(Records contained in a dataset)
__________________________________________________

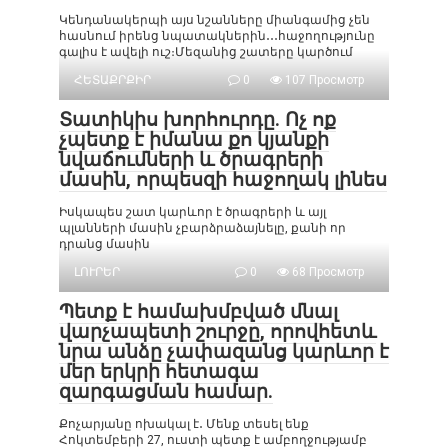
Կենդանակերպի այս նշանները միանգամից չեն
հասնում իրենց նպատակներին․․․հաջողությունը
գալիս է ավելի ուշ։Մեզանից շատերը կարծում
ՀԵՏԱՔՐՔԻՐ
0
107 Просмотр
Տատիկիս խորհուրդը. Ոչ ոք
չպետք է իմանա քո կյանքի
նվաճումների և ծրագրերի
մասին, որպեսզի հաջողակ լինես
Իսկապես շատ կարևոր է ծրագրերի և այլ
պլանների մասին չբարձրաձայնելը, քանի որ
դրանց մասին
ԼՈՒՐԵՐ
0
68 Просмотр
Պետք է համախմբված մնալ
վարչապետի շուրջը, որովհետև
նրա անձը չափազանց կարևոր է
մեր երկրի հետագա
զարգացման համար.
Քոչարյանը ոխակալ է․ Մենք տեսել ենք
Հոկտեմբերի 27, ուստի պետք է ամբողջությամբ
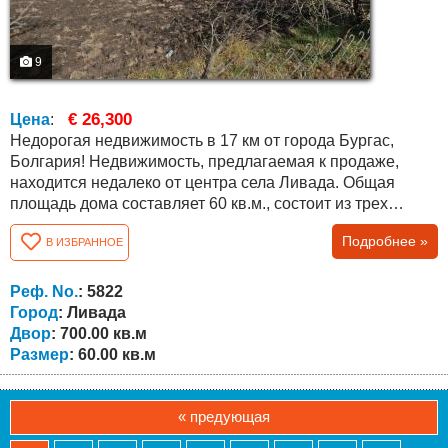
9
€ 26,300
Цена
:
Недорогая недвижимость в 17 км от города Бургас,
Болгария! Недвижимость, предлагаемая к продаже,
находится недалеко от центра села Ливада. Общая
площадь дома составляет 60 кв.м., состоит из трех
комнат. Наше предложение – продажа двора, поскольку
Подробнее »
В ИЗБРАННОЕ
дом нуждается в капитальном ремонте или в сносе.
Открыт лицевой счет на воду, а на электричество нет, но
за 600 евро через 2-3 месяца можно открыть лицевой
Реф. No.
: 5822
счет и на электричество....
Город
: Ливада
Двор
: 700.00 кв.м
Размер
: 60.00 кв.м
« предующая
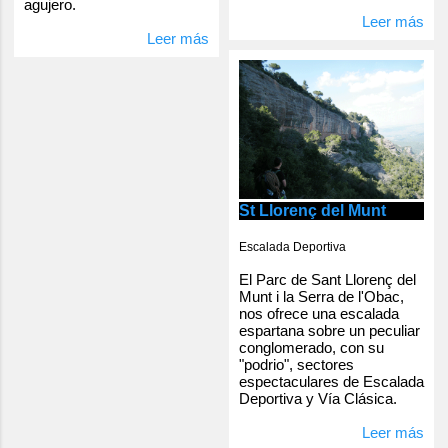
agujero.
Leer más
Leer más
St Llorenç del Munt
Escalada Deportiva
El Parc de Sant Llorenç del
Munt i la Serra de l'Obac,
nos ofrece una escalada
espartana sobre un peculiar
conglomerado, con su
"podrio", sectores
espectaculares de Escalada
Deportiva y Vía Clásica.
Leer más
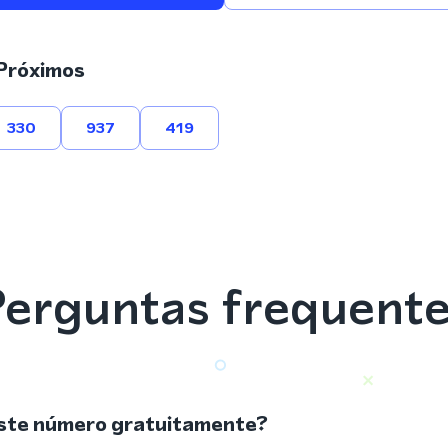
Próximos
330
937
419
erguntas frequent
ste número gratuitamente?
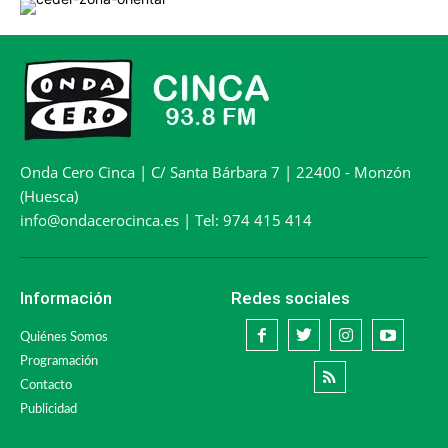
Onda Cero Cinca | C/ Santa Bárbara 7 | 22400 - Monzón
(Huesca)
info@ondacerocinca.es | Tel: 974 415 414
Información
Redes sociales
Quiénes Somos
Programación
Contacto
Publicidad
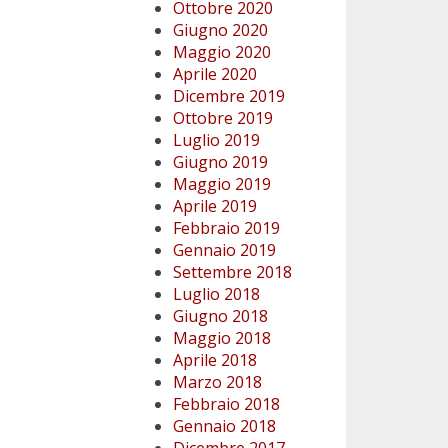
Ottobre 2020
Giugno 2020
Maggio 2020
Aprile 2020
Dicembre 2019
Ottobre 2019
Luglio 2019
Giugno 2019
Maggio 2019
Aprile 2019
Febbraio 2019
Gennaio 2019
Settembre 2018
Luglio 2018
Giugno 2018
Maggio 2018
Aprile 2018
Marzo 2018
Febbraio 2018
Gennaio 2018
Dicembre 2017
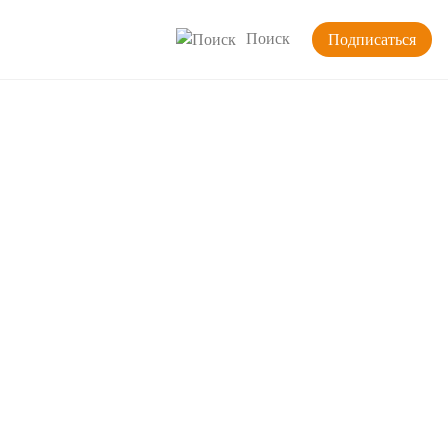
Поиск
Подписаться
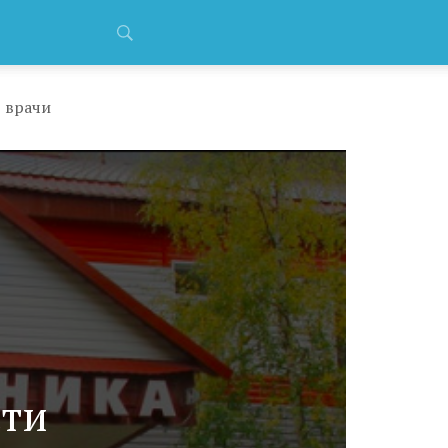
 врачи
сти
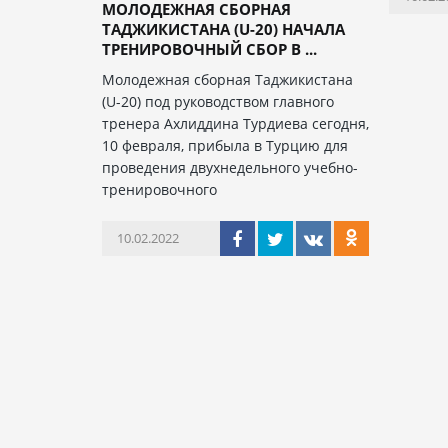
МОЛОДЕЖНАЯ СБОРНАЯ
ТАДЖИКИСТАНА (U-20) НАЧАЛА
ТРЕНИРОВОЧНЫЙ СБОР В ...
Молодежная сборная Таджикистана
(U-20) под руководством главного
тренера Ахлиддина Турдиева сегодня,
10 февраля, прибыла в Турцию для
проведения двухнедельного учебно-
тренировочного
10.02.2022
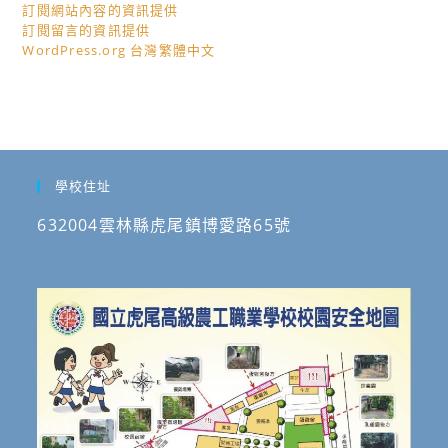
訂閱網站內容的資訊提供
訂閱留言的資訊提供
WordPress.org 台灣繁體中文
學校住址
632004雲林縣虎尾鎮博愛路65號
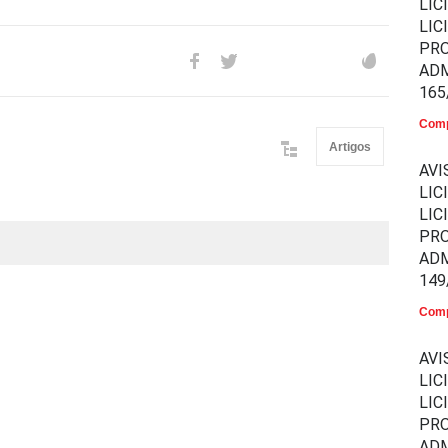
LIC
LIC
PR
ADM
165
Comp
Artigos
AVI
LIC
LIC
PR
ADM
149
Comp
AVI
LIC
LIC
PR
ADM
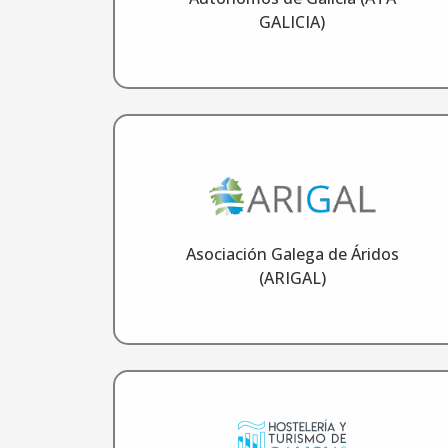
GALICIA)
Asociación Galega de Áridos
(ARIGAL)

__________________________________________________

■ **What to produce**: Copy out each line of the data that holds the string "կարևոր".

■ **Result of the task**:
Իսկապես շատ կարևոր է ծրագրերի և այլ
նրա անձը չափազանց կարևոր է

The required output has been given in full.